(Material shown):
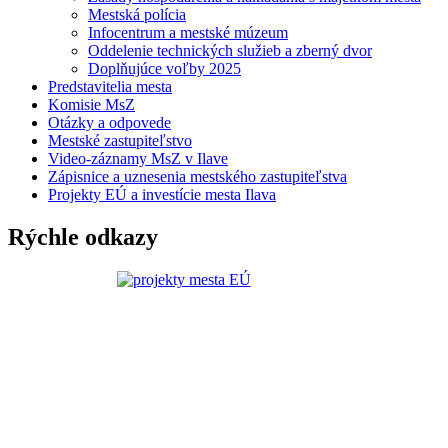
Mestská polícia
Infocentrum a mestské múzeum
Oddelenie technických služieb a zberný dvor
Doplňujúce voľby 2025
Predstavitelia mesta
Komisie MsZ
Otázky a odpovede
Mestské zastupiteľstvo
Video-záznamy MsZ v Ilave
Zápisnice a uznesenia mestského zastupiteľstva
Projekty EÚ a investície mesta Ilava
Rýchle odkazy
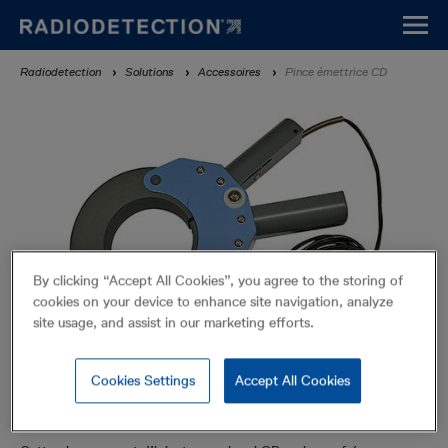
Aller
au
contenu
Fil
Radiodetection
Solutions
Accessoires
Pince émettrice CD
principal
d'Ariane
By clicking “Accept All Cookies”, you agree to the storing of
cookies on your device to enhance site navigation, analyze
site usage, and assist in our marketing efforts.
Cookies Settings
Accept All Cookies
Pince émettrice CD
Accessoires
* * *
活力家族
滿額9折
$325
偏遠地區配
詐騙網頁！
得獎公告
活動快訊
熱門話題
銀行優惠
==
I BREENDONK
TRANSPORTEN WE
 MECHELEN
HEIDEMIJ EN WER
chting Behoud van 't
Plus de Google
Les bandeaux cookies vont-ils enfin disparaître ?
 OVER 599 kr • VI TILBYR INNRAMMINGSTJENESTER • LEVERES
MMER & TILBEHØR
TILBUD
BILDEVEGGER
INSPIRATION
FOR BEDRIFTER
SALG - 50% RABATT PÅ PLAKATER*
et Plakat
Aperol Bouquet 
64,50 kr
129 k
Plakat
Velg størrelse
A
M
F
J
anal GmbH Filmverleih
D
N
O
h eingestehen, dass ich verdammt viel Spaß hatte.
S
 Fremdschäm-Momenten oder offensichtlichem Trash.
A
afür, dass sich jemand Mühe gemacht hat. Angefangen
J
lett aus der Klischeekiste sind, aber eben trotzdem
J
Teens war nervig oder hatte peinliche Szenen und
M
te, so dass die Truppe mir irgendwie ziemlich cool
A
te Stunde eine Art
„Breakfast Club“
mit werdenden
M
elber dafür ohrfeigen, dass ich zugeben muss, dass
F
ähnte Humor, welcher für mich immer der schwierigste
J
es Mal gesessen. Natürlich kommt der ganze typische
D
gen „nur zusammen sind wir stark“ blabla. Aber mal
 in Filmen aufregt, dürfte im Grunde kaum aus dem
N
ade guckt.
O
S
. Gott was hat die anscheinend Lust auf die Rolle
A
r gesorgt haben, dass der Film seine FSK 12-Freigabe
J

(Task): Among the lines above, find those carrying the word "site" and copy them out.

(Response area):
cookies on your device to enhance site navigation, analyze
site usage, and assist in our marketing efforts.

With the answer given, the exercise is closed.